Inversion de ce dispositif littéraire : un suspect dont l’enquêteur (et le lecteur) avait de bonnes raisons de penser qu’il était une seule personne se révèle être deux individus distincts, travaillant ensemble, voire même toute une conspiration de complices.

Le troisième narratif

On l’a vu, un roman à énigme est constitué d’un double narratif : l’histoire du crime et l’histoire de l’enquête. À cette situation déjà compliquée, un auteur particulièrement impitoyable peut choisir d’ajouter une couche supplémentaire.

Ainsi, l’instigateur du crime n’est pas obligé d’être un personnage passif, qui attend de se faire cueillir par le protagoniste. Il peut activement tenter de mettre des bâtons dans les roues aux enquêteurs, en minant leur crédibilité, en sabotant ou en dissimulant des indices, en manipulant des témoins, etc… On obtient ainsi un roman qui raconte trois histoires : le crime, l’enquête et le sabotage (et peut-être même une quatrième : l’enquête sur le sabotage).
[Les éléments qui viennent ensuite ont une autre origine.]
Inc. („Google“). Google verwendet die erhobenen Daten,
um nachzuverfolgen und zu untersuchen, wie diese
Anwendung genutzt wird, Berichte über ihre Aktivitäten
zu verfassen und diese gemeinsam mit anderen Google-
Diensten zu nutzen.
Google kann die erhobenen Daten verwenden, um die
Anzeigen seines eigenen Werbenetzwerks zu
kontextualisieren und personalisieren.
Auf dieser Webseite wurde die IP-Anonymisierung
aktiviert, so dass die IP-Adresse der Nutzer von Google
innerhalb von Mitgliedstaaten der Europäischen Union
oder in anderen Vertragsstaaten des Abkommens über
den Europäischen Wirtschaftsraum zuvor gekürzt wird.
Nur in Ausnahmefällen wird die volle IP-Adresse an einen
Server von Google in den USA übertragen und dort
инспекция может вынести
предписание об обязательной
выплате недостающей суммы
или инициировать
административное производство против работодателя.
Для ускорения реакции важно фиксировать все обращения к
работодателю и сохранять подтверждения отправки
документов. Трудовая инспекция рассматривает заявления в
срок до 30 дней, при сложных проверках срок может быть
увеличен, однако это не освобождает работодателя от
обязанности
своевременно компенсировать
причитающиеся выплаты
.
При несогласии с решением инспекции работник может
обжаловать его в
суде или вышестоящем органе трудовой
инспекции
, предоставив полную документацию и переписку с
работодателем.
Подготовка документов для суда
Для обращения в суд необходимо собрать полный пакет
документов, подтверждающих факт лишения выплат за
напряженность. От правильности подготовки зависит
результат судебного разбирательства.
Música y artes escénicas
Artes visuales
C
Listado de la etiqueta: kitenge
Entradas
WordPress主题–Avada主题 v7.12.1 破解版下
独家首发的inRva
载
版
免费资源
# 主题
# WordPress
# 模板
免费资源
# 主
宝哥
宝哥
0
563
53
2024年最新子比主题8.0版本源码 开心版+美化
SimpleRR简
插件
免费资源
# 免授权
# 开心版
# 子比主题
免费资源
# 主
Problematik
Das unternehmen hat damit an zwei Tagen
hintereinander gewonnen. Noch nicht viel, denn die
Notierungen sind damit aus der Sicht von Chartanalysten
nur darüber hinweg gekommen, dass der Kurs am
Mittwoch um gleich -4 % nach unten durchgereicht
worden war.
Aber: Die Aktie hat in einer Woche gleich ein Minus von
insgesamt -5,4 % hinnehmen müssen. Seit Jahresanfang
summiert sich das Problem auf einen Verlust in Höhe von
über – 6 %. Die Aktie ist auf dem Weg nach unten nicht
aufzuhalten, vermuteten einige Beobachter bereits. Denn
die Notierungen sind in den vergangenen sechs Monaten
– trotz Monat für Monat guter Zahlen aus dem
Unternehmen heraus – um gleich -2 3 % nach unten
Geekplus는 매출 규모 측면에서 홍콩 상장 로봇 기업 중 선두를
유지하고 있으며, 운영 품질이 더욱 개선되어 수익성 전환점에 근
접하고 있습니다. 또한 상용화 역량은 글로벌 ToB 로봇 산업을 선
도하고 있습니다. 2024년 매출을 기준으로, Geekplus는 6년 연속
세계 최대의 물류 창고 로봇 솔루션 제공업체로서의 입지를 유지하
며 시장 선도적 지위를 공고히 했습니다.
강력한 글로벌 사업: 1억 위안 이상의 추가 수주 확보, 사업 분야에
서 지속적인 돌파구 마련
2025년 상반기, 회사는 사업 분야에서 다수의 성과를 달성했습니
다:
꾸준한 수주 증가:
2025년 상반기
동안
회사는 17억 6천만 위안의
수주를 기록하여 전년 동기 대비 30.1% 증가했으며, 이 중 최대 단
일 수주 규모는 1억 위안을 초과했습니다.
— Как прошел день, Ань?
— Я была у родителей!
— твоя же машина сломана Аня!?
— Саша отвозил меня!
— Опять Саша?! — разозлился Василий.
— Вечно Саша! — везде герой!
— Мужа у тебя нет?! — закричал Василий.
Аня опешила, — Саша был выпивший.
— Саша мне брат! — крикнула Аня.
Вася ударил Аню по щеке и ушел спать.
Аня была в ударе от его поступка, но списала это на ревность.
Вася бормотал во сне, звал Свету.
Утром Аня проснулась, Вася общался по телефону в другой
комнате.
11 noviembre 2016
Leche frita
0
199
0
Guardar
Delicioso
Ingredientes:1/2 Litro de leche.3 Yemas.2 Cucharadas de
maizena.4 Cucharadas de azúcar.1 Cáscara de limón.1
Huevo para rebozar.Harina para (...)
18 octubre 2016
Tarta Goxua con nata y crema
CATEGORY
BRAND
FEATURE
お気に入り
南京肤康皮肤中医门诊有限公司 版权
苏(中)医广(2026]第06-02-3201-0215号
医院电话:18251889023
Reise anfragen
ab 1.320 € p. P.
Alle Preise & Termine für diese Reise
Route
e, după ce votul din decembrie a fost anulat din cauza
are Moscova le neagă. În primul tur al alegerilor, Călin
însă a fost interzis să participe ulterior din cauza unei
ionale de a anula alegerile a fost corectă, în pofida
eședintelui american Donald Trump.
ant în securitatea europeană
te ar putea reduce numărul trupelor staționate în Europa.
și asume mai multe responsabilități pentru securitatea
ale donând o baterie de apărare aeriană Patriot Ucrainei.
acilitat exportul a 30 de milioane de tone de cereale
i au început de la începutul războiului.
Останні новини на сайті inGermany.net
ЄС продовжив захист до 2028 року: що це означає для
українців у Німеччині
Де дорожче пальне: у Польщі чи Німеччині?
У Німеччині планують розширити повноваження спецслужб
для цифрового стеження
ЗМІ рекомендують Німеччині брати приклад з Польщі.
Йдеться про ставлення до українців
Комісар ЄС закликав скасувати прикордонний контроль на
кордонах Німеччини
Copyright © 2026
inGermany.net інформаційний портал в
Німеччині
Cette manière de faire peut transformer une simple enquête en un narratif sans cesse en mouvement, où toutes les cartes sont constamment rebattues, ce qui peut être diablement intéressant. Prenez garde cela dit : l’intrigue doit être très solide et expliquée de manière limpide, sans quoi on risque d’obtenir un résultat confus, de nature à égarer le lecteur le plus motivé.

La confession funeste

Sous ce nom ronflant se cache un grand cliché du roman policier : l’enquêteur est sur le point de recevoir une confession de la part d’un suspect, lorsque celle-ci est interrompue par son décès subit : il a été abattu ou empoisonné, par exemple. L’intérêt principal de ce dispositif narratif est qu’il relance le suspense : celui qui était le suspect principal est innocenté, ce qui oblige à revoir tous les indices pour déterminer qui d’autre pourrait avoir commis le crime (et au passage, l’enquêteur se retrouve avec un meurtre de plus sur les bras).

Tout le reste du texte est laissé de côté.